● WHAT IS BEING ASKED
Only a number is expected: how many lines in the data below contain the word "button".

(Beginning of PROVIDED DATA)

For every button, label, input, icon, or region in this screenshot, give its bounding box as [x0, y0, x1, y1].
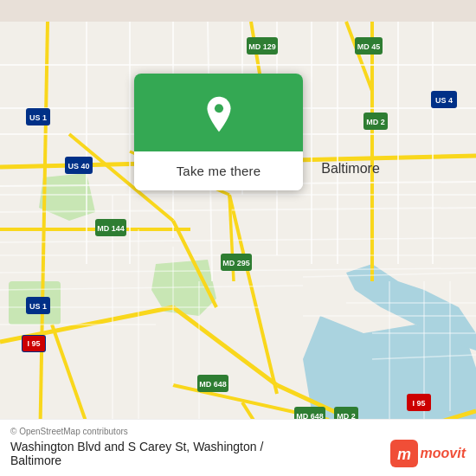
svg-text:MD 648: MD 648 — [199, 380, 227, 389]
map-background: US 1 US 40 US 40 US 1 I 95 I 95 MD 45 MD… — [0, 0, 476, 476]
svg-text:US 4: US 4 — [435, 96, 453, 105]
svg-point-90 — [214, 104, 222, 113]
svg-text:MD 45: MD 45 — [357, 42, 381, 51]
footer: © OpenStreetMap contributors Washington … — [0, 419, 476, 476]
take-me-there-button[interactable]: Take me there — [134, 151, 303, 190]
footer-row: Washington Blvd and S Carey St, Washingt… — [10, 440, 466, 467]
svg-text:MD 129: MD 129 — [248, 42, 276, 51]
svg-text:MD 144: MD 144 — [97, 224, 125, 233]
svg-text:I 95: I 95 — [412, 399, 425, 408]
svg-text:US 40: US 40 — [68, 162, 89, 170]
svg-text:MD 2: MD 2 — [366, 118, 385, 126]
svg-text:m: m — [397, 446, 411, 463]
svg-text:US 1: US 1 — [29, 113, 47, 122]
moovit-wordmark: moovit — [421, 446, 466, 461]
moovit-logo: m moovit — [390, 440, 466, 467]
map-container: US 1 US 40 US 40 US 1 I 95 I 95 MD 45 MD… — [0, 0, 476, 476]
copyright-text: © OpenStreetMap contributors — [10, 427, 466, 436]
location-text: Washington Blvd and S Carey St, Washingt… — [10, 440, 263, 467]
location-pin-icon — [200, 95, 238, 133]
svg-text:US 1: US 1 — [29, 302, 47, 311]
svg-text:I 95: I 95 — [27, 339, 40, 348]
card-header — [134, 74, 303, 151]
svg-text:MD 295: MD 295 — [222, 259, 250, 267]
moovit-icon: m — [390, 440, 418, 467]
info-card: Take me there — [134, 74, 303, 190]
svg-text:Baltimore: Baltimore — [321, 161, 380, 176]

(End of PROVIDED DATA)

● WRITTEN SOLUTION
2